(Dataset entries)

-.-.-

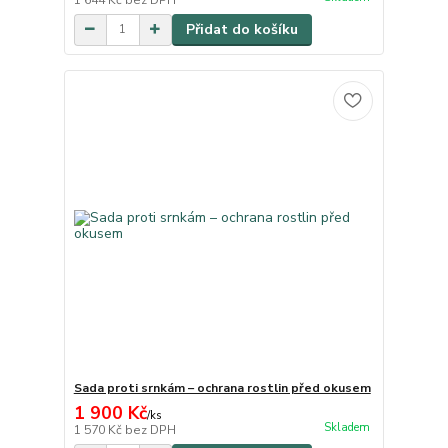
Přidat do košíku
Sada proti srnkám – ochrana rostlin před okusem
1 900 Kč
/
ks
Skladem
1 570 Kč
bez DPH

-.-.-

:: Instructions for the task ::
Only the pictures stay out; the rest of the entries above must be written out exactly.

:: Solution for this problem ::
Přidat do košíku
Sada proti srnkám – ochrana rostlin před okusem
1 900 Kč
/
ks
Skladem
1 570 Kč
bez DPH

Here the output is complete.